The others moved on, married, and began families of their own. Instead, you stayed with me. You were my father, and my mother. You were my oldest brother, and my world.
And it cost you everything.
As I grew, so too did the expenses. I grew sicker, the medicine grew more expensive, and the walls grew smaller. Our house was bare, my brother, but still you cared for me. I wanted to believe you loved me, even as I saw what I was costing you.
By then, the cherry blossoms were a distant memory, a reminder of a time of contentment. I missed the crisp wind on my face, the soft snow in my hair. The walls that once protected me now stifled me with their very existence.

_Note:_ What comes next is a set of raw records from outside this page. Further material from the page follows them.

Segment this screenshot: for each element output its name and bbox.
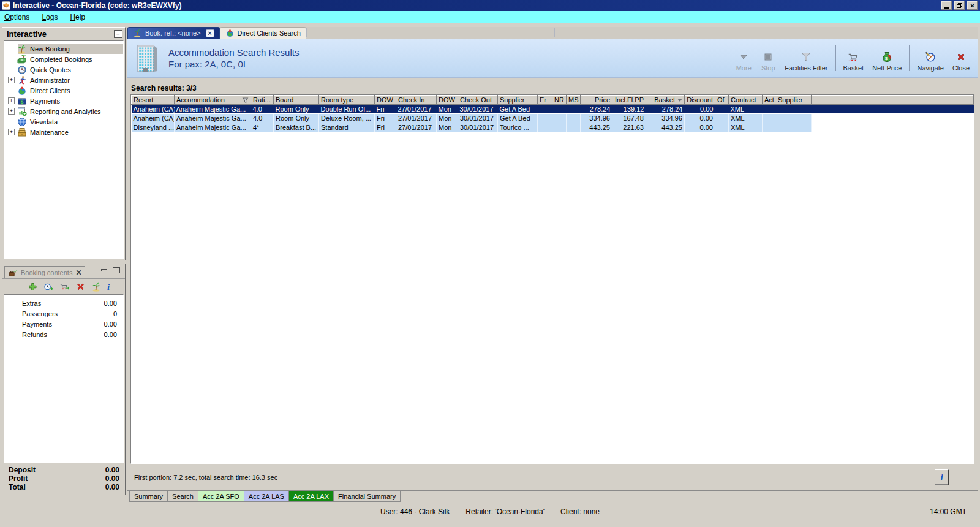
sidebar-item-reporting-and-analytics[interactable]: +Reporting and Analytics (4, 106, 123, 116)
column-header-dow[interactable]: DOW (375, 96, 396, 105)
sidebar-item-quick-quotes[interactable]: Quick Quotes (4, 64, 123, 75)
tab-book-ref-none-[interactable]: Book. ref.: <none>× (127, 27, 220, 39)
add-button[interactable] (28, 282, 38, 292)
table-cell: Anaheim Majestic Ga... (175, 123, 251, 132)
sidebar-item-maintenance[interactable]: +Maintenance (4, 127, 123, 137)
sidebar-item-new-booking[interactable]: New Booking (4, 44, 123, 54)
column-header-label: Supplier (500, 96, 524, 104)
basket-button[interactable]: Basket (839, 44, 869, 73)
column-header-price[interactable]: Price (581, 96, 612, 105)
column-header-room-type[interactable]: Room type (319, 96, 375, 105)
delete-button[interactable] (75, 282, 86, 292)
bottom-tab-financial-summary[interactable]: Financial Summary (333, 491, 401, 502)
collapse-panel-button[interactable]: − (114, 30, 123, 38)
navigate-button[interactable]: Navigate (913, 44, 948, 73)
menu-item-options[interactable]: Options (4, 13, 29, 21)
column-header-incl-fl-pp[interactable]: Incl.Fl.PP (612, 96, 646, 105)
column-header-dow[interactable]: DOW (437, 96, 458, 105)
palm-small-button[interactable] (91, 282, 102, 292)
table-row[interactable]: Anaheim (CA)Anaheim Majestic Ga...4.0Roo… (132, 114, 974, 123)
close-window-button[interactable]: × (967, 1, 978, 10)
booking-item-passengers[interactable]: Passengers0 (4, 308, 123, 319)
close-tab-icon[interactable]: × (206, 29, 214, 37)
column-header-basket[interactable]: Basket (646, 96, 685, 105)
menu-item-help[interactable]: Help (70, 13, 85, 21)
booking-total-label: Total (9, 483, 26, 491)
status-user: User: 446 - Clark Silk (380, 507, 450, 516)
table-cell: Anaheim (CA) (132, 105, 175, 114)
info-button-small[interactable]: i (107, 282, 118, 292)
column-header-er[interactable]: Er (538, 96, 552, 105)
column-header-rati-[interactable]: Rati... (251, 96, 274, 105)
booking-item-value: 0.00 (104, 300, 117, 307)
close-booking-contents-icon[interactable]: ✕ (75, 270, 81, 276)
tab-direct-clients-search[interactable]: Direct Clients Search (220, 27, 306, 39)
bottom-tab-acc-2a-las[interactable]: Acc 2A LAS (244, 491, 289, 502)
column-header-check-in[interactable]: Check In (396, 96, 437, 105)
panel-minimize-icon[interactable] (101, 269, 107, 271)
booking-contents-tab[interactable]: Booking contents ✕ (4, 266, 85, 278)
column-header-resort[interactable]: Resort (132, 96, 175, 105)
booking-item-extras[interactable]: Extras0.00 (4, 298, 123, 308)
administrator-icon (17, 75, 27, 85)
table-cell: 278.24 (646, 105, 685, 114)
expand-toggle[interactable]: + (8, 108, 15, 115)
sidebar-item-direct-clients[interactable]: Direct Clients (4, 85, 123, 96)
bottom-tab-summary[interactable]: Summary (129, 491, 168, 502)
table-cell-filler (812, 114, 974, 123)
quote-add-button[interactable] (43, 282, 54, 292)
sidebar-item-payments[interactable]: +$Payments (4, 96, 123, 106)
column-header-ms[interactable]: MS (567, 96, 581, 105)
booking-item-payments[interactable]: Payments0.00 (4, 319, 123, 329)
title-bar: Interactive - Ocean-Florida (code: wR3eE… (0, 0, 980, 11)
basket-add-button[interactable] (59, 282, 70, 292)
column-header-contract[interactable]: Contract (729, 96, 763, 105)
minimize-button[interactable] (941, 1, 952, 10)
expand-toggle[interactable]: + (8, 77, 15, 83)
close-button[interactable]: Close (948, 44, 974, 73)
column-header-nr[interactable]: NR (552, 96, 567, 105)
column-header-board[interactable]: Board (274, 96, 319, 105)
booking-contents-list: Extras0.00Passengers0Payments0.00Refunds… (4, 294, 124, 463)
sidebar-item-administrator[interactable]: +Administrator (4, 75, 123, 85)
palm-tree-icon (133, 29, 142, 37)
menu-item-logs[interactable]: Logs (42, 13, 58, 21)
info-button[interactable]: i (935, 469, 949, 485)
column-header-discount[interactable]: Discount (685, 96, 715, 105)
table-row[interactable]: Anaheim (CA)Anaheim Majestic Ga...4.0Roo… (132, 105, 974, 114)
expand-toggle[interactable]: + (8, 97, 15, 104)
column-header-act-supplier[interactable]: Act. Supplier (763, 96, 812, 105)
column-header-supplier[interactable]: Supplier (498, 96, 538, 105)
add-icon (28, 282, 38, 292)
table-cell: Mon (437, 123, 458, 132)
column-header-check-out[interactable]: Check Out (458, 96, 498, 105)
bottom-tab-acc-2a-sfo[interactable]: Acc 2A SFO (198, 491, 244, 502)
bottom-tab-acc-2a-lax[interactable]: Acc 2A LAX (288, 491, 334, 502)
column-header-label: NR (554, 96, 564, 104)
nett-price-button[interactable]: $Nett Price (868, 44, 906, 73)
funnel-mini-icon (242, 97, 249, 104)
sidebar-item-completed-bookings[interactable]: Completed Bookings (4, 54, 123, 64)
panel-maximize-icon[interactable] (113, 267, 120, 273)
sidebar-item-viewdata[interactable]: Viewdata (4, 116, 123, 127)
column-header-label: Contract (731, 96, 756, 104)
window-controls: × (940, 1, 978, 10)
restore-button[interactable] (954, 1, 965, 10)
column-header-of[interactable]: Of (715, 96, 729, 105)
bottom-tab-search[interactable]: Search (167, 491, 198, 502)
table-cell: Anaheim (CA) (132, 114, 175, 123)
column-header-accommodation[interactable]: Accommodation (175, 96, 251, 105)
table-cell (715, 105, 729, 114)
close-red-icon (955, 51, 967, 63)
booking-item-refunds[interactable]: Refunds0.00 (4, 329, 123, 339)
facilities-filter-button[interactable]: Facilities Filter (780, 44, 832, 73)
svg-text:$: $ (20, 99, 23, 105)
table-cell: Room Only (274, 105, 319, 114)
table-cell: Anaheim Majestic Ga... (175, 105, 251, 114)
expand-toggle[interactable]: + (8, 129, 15, 135)
menu-bar: OptionsLogsHelp (0, 11, 980, 23)
table-cell: Double Run Of... (319, 105, 375, 114)
table-row[interactable]: Disneyland ...Anaheim Majestic Ga...4*Br… (132, 123, 974, 132)
table-cell: Deluxe Room, ... (319, 114, 375, 123)
column-header-filler (812, 96, 974, 105)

It was at that time that I understood what you had meant so long ago. For whilst I clung to my memories of flowers and freedom, the longing was killing me inside, faster than a simple illness could ever hope to accomplish. Perhaps if I had never seen the winter, never before seen the soft pink blossoms, then I would never have yearned so dearly to see them once more. But it was the memory from which I derived my strength; it was for that eventual freedom from which I clung so tightly to my stem.

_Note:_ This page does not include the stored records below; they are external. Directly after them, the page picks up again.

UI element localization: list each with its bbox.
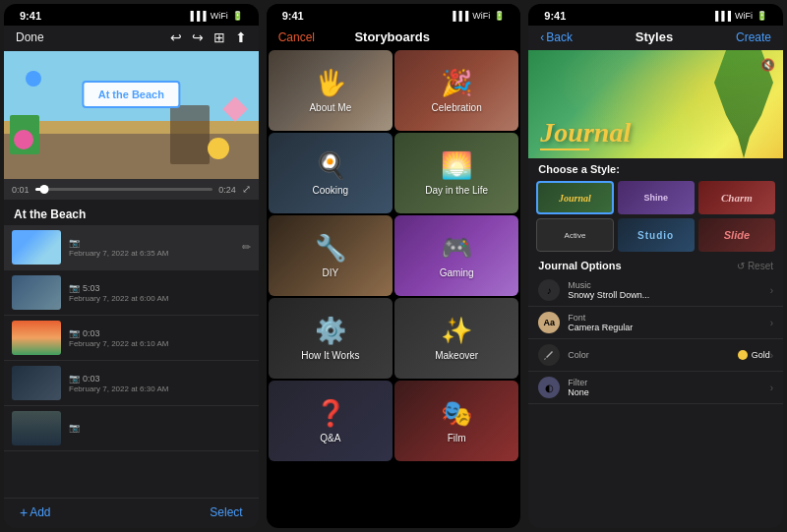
clip-item[interactable]: 📷 0:03 February 7, 2022 at 6:10 AM xyxy=(4,316,259,361)
preview-title: Journal xyxy=(540,117,631,148)
redo-icon[interactable]: ↪ xyxy=(192,30,204,45)
add-label[interactable]: Add xyxy=(30,505,50,519)
camera-icon-4: 📷 xyxy=(69,374,80,384)
wifi-icon-2: WiFi xyxy=(472,11,490,21)
done-button[interactable]: Done xyxy=(16,30,44,44)
edit-icon-1[interactable]: ✏ xyxy=(242,241,251,254)
journal-options-header: Journal Options ↺ Reset xyxy=(528,255,783,274)
font-icon: Aa xyxy=(538,312,560,333)
color-value: Gold xyxy=(752,350,770,360)
signal-icon-1: ▐▐▐ xyxy=(188,11,207,21)
about-me-icon: 🖐 xyxy=(315,68,346,98)
color-dot xyxy=(738,350,748,360)
storyboard-qa[interactable]: ❓ Q&A xyxy=(269,381,393,461)
music-option-row[interactable]: ♪ Music Snowy Stroll Down... › xyxy=(528,274,783,307)
storyboard-about-me[interactable]: 🖐 About Me xyxy=(269,50,393,131)
film-icon: 🎭 xyxy=(441,398,472,429)
storyboard-diy[interactable]: 🔧 DIY xyxy=(269,215,393,296)
clip-date-3: February 7, 2022 at 6:10 AM xyxy=(69,339,251,348)
swatch-studio-label: Studio xyxy=(637,230,674,241)
preview-title-underline xyxy=(540,148,589,150)
clip-info-5: 📷 xyxy=(69,423,251,434)
font-option-content: Font Camera Regular xyxy=(568,313,769,332)
makeover-icon: ✨ xyxy=(441,316,472,346)
clip-item[interactable]: 📷 February 7, 2022 at 6:35 AM ✏ xyxy=(4,225,259,270)
clip-duration-2: 5:03 xyxy=(83,283,100,293)
day-in-life-label: Day in the Life xyxy=(425,185,488,196)
editor-header: Done ↩ ↪ ⊞ ⬆ xyxy=(4,26,259,51)
share-icon[interactable]: ⬆ xyxy=(235,30,247,45)
swatch-studio[interactable]: Studio xyxy=(618,218,695,252)
status-time-3: 9:41 xyxy=(544,10,566,22)
swatch-active-label: Active xyxy=(565,231,586,240)
gaming-label: Gaming xyxy=(440,267,474,278)
wifi-icon-3: WiFi xyxy=(735,11,753,21)
back-button[interactable]: ‹ Back xyxy=(540,30,573,44)
camera-icon-3: 📷 xyxy=(69,328,80,338)
swatch-slide[interactable]: Slide xyxy=(698,218,775,252)
storyboard-gaming[interactable]: 🎮 Gaming xyxy=(394,215,518,296)
storyboard-makeover[interactable]: ✨ Makeover xyxy=(394,298,518,379)
clip-date-1: February 7, 2022 at 6:35 AM xyxy=(69,249,242,258)
swatch-active[interactable]: Active xyxy=(536,218,613,252)
clip-item[interactable]: 📷 0:03 February 7, 2022 at 6:30 AM xyxy=(4,361,259,406)
filter-key: Filter xyxy=(568,378,769,387)
battery-icon-1: 🔋 xyxy=(232,11,243,21)
storyboard-grid: 🖐 About Me 🎉 Celebration 🍳 Cooking 🌅 Day… xyxy=(267,50,521,461)
timeline-track[interactable] xyxy=(35,188,213,191)
video-title-card: At the Beach xyxy=(83,81,180,108)
undo-icon[interactable]: ↩ xyxy=(170,30,182,45)
storyboard-celebration[interactable]: 🎉 Celebration xyxy=(394,50,518,131)
storyboard-cooking[interactable]: 🍳 Cooking xyxy=(269,133,393,213)
clip-item[interactable]: 📷 5:03 February 7, 2022 at 6:00 AM xyxy=(4,270,259,316)
section-title: At the Beach xyxy=(14,207,86,221)
clip-meta-row-3: 📷 0:03 xyxy=(69,328,251,338)
camera-icon-5: 📷 xyxy=(69,423,80,433)
mute-icon[interactable]: 🔇 xyxy=(760,58,775,72)
filter-option-row[interactable]: ◐ Filter None › xyxy=(528,372,783,404)
fullscreen-button[interactable]: ⤢ xyxy=(242,183,251,196)
swatch-journal[interactable]: Journal xyxy=(536,181,613,214)
storyboard-film[interactable]: 🎭 Film xyxy=(394,381,518,461)
color-option-row[interactable]: Color Gold › xyxy=(528,339,783,372)
clip-item[interactable]: 📷 xyxy=(4,406,259,451)
video-preview[interactable]: At the Beach xyxy=(4,51,259,179)
back-label: Back xyxy=(546,30,573,44)
status-time-2: 9:41 xyxy=(282,10,304,22)
storyboards-title: Storyboards xyxy=(354,30,430,44)
color-chevron-icon: › xyxy=(770,350,773,361)
signal-icon-2: ▐▐▐ xyxy=(450,11,468,21)
clip-info-3: 📷 0:03 February 7, 2022 at 6:10 AM xyxy=(69,328,251,348)
add-button[interactable]: + Add xyxy=(20,504,51,520)
clip-meta-row-5: 📷 xyxy=(69,423,251,433)
beach-decor-yellow xyxy=(208,138,229,159)
font-value: Camera Regular xyxy=(568,323,769,332)
music-value: Snowy Stroll Down... xyxy=(568,290,769,300)
qa-label: Q&A xyxy=(320,433,340,443)
create-button[interactable]: Create xyxy=(736,30,771,44)
beach-decor-pink xyxy=(14,130,33,149)
style-swatches-grid: Journal Shine Charm Active Studio Slide xyxy=(528,178,783,255)
status-bar-3: 9:41 ▐▐▐ WiFi 🔋 xyxy=(528,4,783,26)
clip-date-2: February 7, 2022 at 6:00 AM xyxy=(69,294,251,303)
clip-thumbnail-5 xyxy=(12,411,61,445)
diy-label: DIY xyxy=(323,267,339,278)
storyboard-day-in-life[interactable]: 🌅 Day in the Life xyxy=(394,133,518,213)
storyboard-how-it-works[interactable]: ⚙️ How It Works xyxy=(269,298,393,379)
select-button[interactable]: Select xyxy=(210,505,242,519)
storyboards-header: Cancel Storyboards xyxy=(267,26,521,50)
about-me-label: About Me xyxy=(309,102,351,113)
swatch-charm-label: Charm xyxy=(721,192,753,204)
clip-info-1: 📷 February 7, 2022 at 6:35 AM xyxy=(69,238,242,258)
clip-meta-row-4: 📷 0:03 xyxy=(69,374,251,384)
swatch-charm[interactable]: Charm xyxy=(698,181,775,214)
music-chevron-icon: › xyxy=(770,285,773,296)
cooking-label: Cooking xyxy=(312,185,348,196)
reset-button[interactable]: ↺ Reset xyxy=(737,261,773,271)
color-option-content: Color Gold xyxy=(568,350,769,360)
swatch-shine[interactable]: Shine xyxy=(618,181,695,214)
trim-icon[interactable]: ⊞ xyxy=(213,30,225,45)
cancel-button[interactable]: Cancel xyxy=(278,30,315,44)
font-option-row[interactable]: Aa Font Camera Regular › xyxy=(528,307,783,339)
font-key: Font xyxy=(568,313,769,323)
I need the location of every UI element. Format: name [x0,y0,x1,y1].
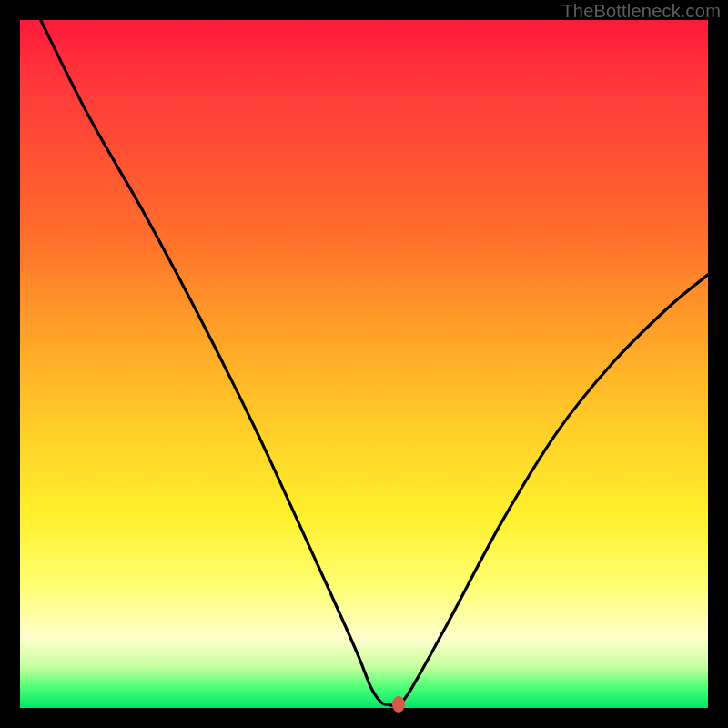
optimal-point-marker [392,696,405,713]
chart-frame: TheBottleneck.com [0,0,728,728]
plot-area [20,20,708,708]
bottleneck-curve [20,20,708,708]
attribution-text: TheBottleneck.com [561,1,721,22]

You understand brother, do you not? I know you tried; the small sprigs of flowers you placed beside my mattress every day could attest to that. Alas, I wished not to be the blossom that held on for too long. The blossom that withered on its stem because it feared to take the chance to fly.
As I grew more unwell, it became harder for me to move. But I still tried more than once to escape the hell of my confines. You were always there to stop me, to carry me back to my prison. I know you meant well.
But even you, you who would always be there for me, day and night, week and month, could not stay forever. I do not know where you went, but I knew you would return soon. You could not leave me for long. It scared you, I think, that I would disappear while you were gone. That you would return to an empty home; cold and lonely.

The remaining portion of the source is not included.